● WORK INSTRUCTIONS
Restate all the data exactly, so that each line is the same as before.

*** Opening RECORDS SUPPLIED ***

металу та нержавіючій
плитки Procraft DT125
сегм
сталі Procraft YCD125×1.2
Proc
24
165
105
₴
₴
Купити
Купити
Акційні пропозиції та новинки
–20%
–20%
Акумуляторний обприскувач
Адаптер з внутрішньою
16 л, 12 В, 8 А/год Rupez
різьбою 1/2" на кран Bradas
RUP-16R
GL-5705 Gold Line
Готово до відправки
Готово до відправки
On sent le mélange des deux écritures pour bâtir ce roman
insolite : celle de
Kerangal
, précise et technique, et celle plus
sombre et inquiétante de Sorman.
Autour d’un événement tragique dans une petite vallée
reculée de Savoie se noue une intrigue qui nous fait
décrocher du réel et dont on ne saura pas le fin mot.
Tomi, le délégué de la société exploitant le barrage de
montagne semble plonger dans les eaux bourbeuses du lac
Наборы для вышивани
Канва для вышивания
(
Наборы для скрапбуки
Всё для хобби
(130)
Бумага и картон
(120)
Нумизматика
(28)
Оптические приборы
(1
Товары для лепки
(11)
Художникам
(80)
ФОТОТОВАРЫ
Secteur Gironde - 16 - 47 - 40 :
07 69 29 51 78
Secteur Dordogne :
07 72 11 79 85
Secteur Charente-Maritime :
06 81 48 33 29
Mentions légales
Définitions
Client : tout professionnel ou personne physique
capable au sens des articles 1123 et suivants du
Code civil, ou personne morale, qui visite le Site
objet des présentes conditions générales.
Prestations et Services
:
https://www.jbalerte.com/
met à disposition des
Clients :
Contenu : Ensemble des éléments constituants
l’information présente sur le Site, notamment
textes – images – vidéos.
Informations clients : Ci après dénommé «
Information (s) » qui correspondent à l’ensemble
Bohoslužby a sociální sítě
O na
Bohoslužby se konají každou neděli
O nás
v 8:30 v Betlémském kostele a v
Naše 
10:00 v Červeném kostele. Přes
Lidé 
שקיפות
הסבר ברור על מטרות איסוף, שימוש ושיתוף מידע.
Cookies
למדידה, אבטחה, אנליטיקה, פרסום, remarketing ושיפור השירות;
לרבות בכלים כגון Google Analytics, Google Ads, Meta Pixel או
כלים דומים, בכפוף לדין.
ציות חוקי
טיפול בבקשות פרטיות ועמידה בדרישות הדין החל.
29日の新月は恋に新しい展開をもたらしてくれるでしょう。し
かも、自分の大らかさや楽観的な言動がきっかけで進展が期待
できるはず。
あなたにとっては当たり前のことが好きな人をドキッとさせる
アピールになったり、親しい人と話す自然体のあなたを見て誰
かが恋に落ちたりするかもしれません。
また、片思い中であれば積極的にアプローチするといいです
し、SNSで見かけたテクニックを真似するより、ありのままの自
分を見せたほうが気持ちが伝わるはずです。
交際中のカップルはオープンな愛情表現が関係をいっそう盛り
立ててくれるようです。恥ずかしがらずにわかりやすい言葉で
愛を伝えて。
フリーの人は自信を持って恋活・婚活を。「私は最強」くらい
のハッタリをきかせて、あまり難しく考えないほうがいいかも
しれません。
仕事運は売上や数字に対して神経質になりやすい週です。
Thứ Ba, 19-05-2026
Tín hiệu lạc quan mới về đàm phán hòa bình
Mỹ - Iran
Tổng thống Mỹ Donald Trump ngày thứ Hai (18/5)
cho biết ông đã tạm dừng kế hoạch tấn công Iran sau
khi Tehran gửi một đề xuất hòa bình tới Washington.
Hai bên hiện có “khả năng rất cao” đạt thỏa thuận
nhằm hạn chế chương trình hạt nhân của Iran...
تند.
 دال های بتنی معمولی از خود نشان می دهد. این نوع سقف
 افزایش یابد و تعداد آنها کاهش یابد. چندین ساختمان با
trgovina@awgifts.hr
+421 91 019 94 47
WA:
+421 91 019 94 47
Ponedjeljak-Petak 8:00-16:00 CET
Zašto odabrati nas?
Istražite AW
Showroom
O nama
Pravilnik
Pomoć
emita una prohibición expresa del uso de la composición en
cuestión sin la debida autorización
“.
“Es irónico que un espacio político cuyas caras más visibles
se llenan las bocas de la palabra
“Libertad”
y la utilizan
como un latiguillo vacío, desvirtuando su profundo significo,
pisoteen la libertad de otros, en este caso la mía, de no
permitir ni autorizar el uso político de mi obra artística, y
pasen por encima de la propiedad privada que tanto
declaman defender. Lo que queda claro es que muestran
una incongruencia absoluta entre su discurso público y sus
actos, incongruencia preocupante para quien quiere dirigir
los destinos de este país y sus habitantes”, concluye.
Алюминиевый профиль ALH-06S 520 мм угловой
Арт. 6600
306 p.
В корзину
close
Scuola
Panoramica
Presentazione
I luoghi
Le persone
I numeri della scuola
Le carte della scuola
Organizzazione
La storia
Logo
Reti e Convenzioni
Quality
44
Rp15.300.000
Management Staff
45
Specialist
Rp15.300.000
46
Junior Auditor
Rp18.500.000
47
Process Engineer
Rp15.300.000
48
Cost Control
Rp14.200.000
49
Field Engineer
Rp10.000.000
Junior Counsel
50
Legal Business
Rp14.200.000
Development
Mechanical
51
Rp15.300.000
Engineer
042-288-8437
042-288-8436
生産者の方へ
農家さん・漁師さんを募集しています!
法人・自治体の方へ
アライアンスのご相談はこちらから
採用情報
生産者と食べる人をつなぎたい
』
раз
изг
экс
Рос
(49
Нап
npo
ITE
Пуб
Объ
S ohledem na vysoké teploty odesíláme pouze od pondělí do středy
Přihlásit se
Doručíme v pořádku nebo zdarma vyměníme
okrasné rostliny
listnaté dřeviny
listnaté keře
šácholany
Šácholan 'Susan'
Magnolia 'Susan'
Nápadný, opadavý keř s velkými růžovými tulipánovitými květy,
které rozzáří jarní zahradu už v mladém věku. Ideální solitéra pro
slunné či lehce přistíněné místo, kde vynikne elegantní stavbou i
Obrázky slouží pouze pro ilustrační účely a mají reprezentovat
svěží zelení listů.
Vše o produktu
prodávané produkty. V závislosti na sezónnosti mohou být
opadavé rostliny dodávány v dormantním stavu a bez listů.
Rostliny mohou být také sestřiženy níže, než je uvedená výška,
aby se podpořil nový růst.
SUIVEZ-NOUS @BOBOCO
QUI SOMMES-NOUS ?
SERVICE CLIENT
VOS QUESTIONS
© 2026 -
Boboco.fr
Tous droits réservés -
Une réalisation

*** Closing RECORDS SUPPLIED ***

● TASK OUTPUT
металу та нержавіючій
плитки Procraft DT125
сегм
сталі Procraft YCD125×1.2
Proc
24
165
105
₴
₴
Купити
Купити
Акційні пропозиції та новинки
–20%
–20%
Акумуляторний обприскувач
Адаптер з внутрішньою
16 л, 12 В, 8 А/год Rupez
різьбою 1/2" на кран Bradas
RUP-16R
GL-5705 Gold Line
Готово до відправки
Готово до відправки
On sent le mélange des deux écritures pour bâtir ce roman
insolite : celle de
Kerangal
, précise et technique, et celle plus
sombre et inquiétante de Sorman.
Autour d’un événement tragique dans une petite vallée
reculée de Savoie se noue une intrigue qui nous fait
décrocher du réel et dont on ne saura pas le fin mot.
Tomi, le délégué de la société exploitant le barrage de
montagne semble plonger dans les eaux bourbeuses du lac
Наборы для вышивани
Канва для вышивания
(
Наборы для скрапбуки
Всё для хобби
(130)
Бумага и картон
(120)
Нумизматика
(28)
Оптические приборы
(1
Товары для лепки
(11)
Художникам
(80)
ФОТОТОВАРЫ
Secteur Gironde - 16 - 47 - 40 :
07 69 29 51 78
Secteur Dordogne :
07 72 11 79 85
Secteur Charente-Maritime :
06 81 48 33 29
Mentions légales
Définitions
Client : tout professionnel ou personne physique
capable au sens des articles 1123 et suivants du
Code civil, ou personne morale, qui visite le Site
objet des présentes conditions générales.
Prestations et Services
:
https://www.jbalerte.com/
met à disposition des
Clients :
Contenu : Ensemble des éléments constituants
l’information présente sur le Site, notamment
textes – images – vidéos.
Informations clients : Ci après dénommé «
Information (s) » qui correspondent à l’ensemble
Bohoslužby a sociální sítě
O na
Bohoslužby se konají každou neděli
O nás
v 8:30 v Betlémském kostele a v
Naše 
10:00 v Červeném kostele. Přes
Lidé 
שקיפות
הסבר ברור על מטרות איסוף, שימוש ושיתוף מידע.
Cookies
למדידה, אבטחה, אנליטיקה, פרסום, remarketing ושיפור השירות;
לרבות בכלים כגון Google Analytics, Google Ads, Meta Pixel או
כלים דומים, בכפוף לדין.
ציות חוקי
טיפול בבקשות פרטיות ועמידה בדרישות הדין החל.
29日の新月は恋に新しい展開をもたらしてくれるでしょう。し
かも、自分の大らかさや楽観的な言動がきっかけで進展が期待
できるはず。
あなたにとっては当たり前のことが好きな人をドキッとさせる
アピールになったり、親しい人と話す自然体のあなたを見て誰
かが恋に落ちたりするかもしれません。
また、片思い中であれば積極的にアプローチするといいです
し、SNSで見かけたテクニックを真似するより、ありのままの自
分を見せたほうが気持ちが伝わるはずです。
交際中のカップルはオープンな愛情表現が関係をいっそう盛り
立ててくれるようです。恥ずかしがらずにわかりやすい言葉で
愛を伝えて。
フリーの人は自信を持って恋活・婚活を。「私は最強」くらい
のハッタリをきかせて、あまり難しく考えないほうがいいかも
しれません。
仕事運は売上や数字に対して神経質になりやすい週です。
Thứ Ba, 19-05-2026
Tín hiệu lạc quan mới về đàm phán hòa bình
Mỹ - Iran
Tổng thống Mỹ Donald Trump ngày thứ Hai (18/5)
cho biết ông đã tạm dừng kế hoạch tấn công Iran sau
khi Tehran gửi một đề xuất hòa bình tới Washington.
Hai bên hiện có “khả năng rất cao” đạt thỏa thuận
nhằm hạn chế chương trình hạt nhân của Iran...
تند.
 دال های بتنی معمولی از خود نشان می دهد. این نوع سقف
 افزایش یابد و تعداد آنها کاهش یابد. چندین ساختمان با
trgovina@awgifts.hr
+421 91 019 94 47
WA:
+421 91 019 94 47
Ponedjeljak-Petak 8:00-16:00 CET
Zašto odabrati nas?
Istražite AW
Showroom
O nama
Pravilnik
Pomoć
emita una prohibición expresa del uso de la composición en
cuestión sin la debida autorización
“.
“Es irónico que un espacio político cuyas caras más visibles
se llenan las bocas de la palabra
“Libertad”
y la utilizan
como un latiguillo vacío, desvirtuando su profundo significo,
pisoteen la libertad de otros, en este caso la mía, de no
permitir ni autorizar el uso político de mi obra artística, y
pasen por encima de la propiedad privada que tanto
declaman defender. Lo que queda claro es que muestran
una incongruencia absoluta entre su discurso público y sus
actos, incongruencia preocupante para quien quiere dirigir
los destinos de este país y sus habitantes”, concluye.
Алюминиевый профиль ALH-06S 520 мм угловой
Арт. 6600
306 p.
В корзину
close
Scuola
Panoramica
Presentazione
I luoghi
Le persone
I numeri della scuola
Le carte della scuola
Organizzazione
La storia
Logo
Reti e Convenzioni
Quality
44
Rp15.300.000
Management Staff
45
Specialist
Rp15.300.000
46
Junior Auditor
Rp18.500.000
47
Process Engineer
Rp15.300.000
48
Cost Control
Rp14.200.000
49
Field Engineer
Rp10.000.000
Junior Counsel
50
Legal Business
Rp14.200.000
Development
Mechanical
51
Rp15.300.000
Engineer
042-288-8437
042-288-8436
生産者の方へ
農家さん・漁師さんを募集しています!
法人・自治体の方へ
アライアンスのご相談はこちらから
採用情報
生産者と食べる人をつなぎたい
』
раз
изг
экс
Рос
(49
Нап
npo
ITE
Пуб
Объ
S ohledem na vysoké teploty odesíláme pouze od pondělí do středy
Přihlásit se
Doručíme v pořádku nebo zdarma vyměníme
okrasné rostliny
listnaté dřeviny
listnaté keře
šácholany
Šácholan 'Susan'
Magnolia 'Susan'
Nápadný, opadavý keř s velkými růžovými tulipánovitými květy,
které rozzáří jarní zahradu už v mladém věku. Ideální solitéra pro
slunné či lehce přistíněné místo, kde vynikne elegantní stavbou i
Obrázky slouží pouze pro ilustrační účely a mají reprezentovat
svěží zelení listů.
Vše o produktu
prodávané produkty. V závislosti na sezónnosti mohou být
opadavé rostliny dodávány v dormantním stavu a bez listů.
Rostliny mohou být také sestřiženy níže, než je uvedená výška,
aby se podpořil nový růst.
SUIVEZ-NOUS @BOBOCO
QUI SOMMES-NOUS ?
SERVICE CLIENT
VOS QUESTIONS
© 2026 -
Boboco.fr
Tous droits réservés -
Une réalisation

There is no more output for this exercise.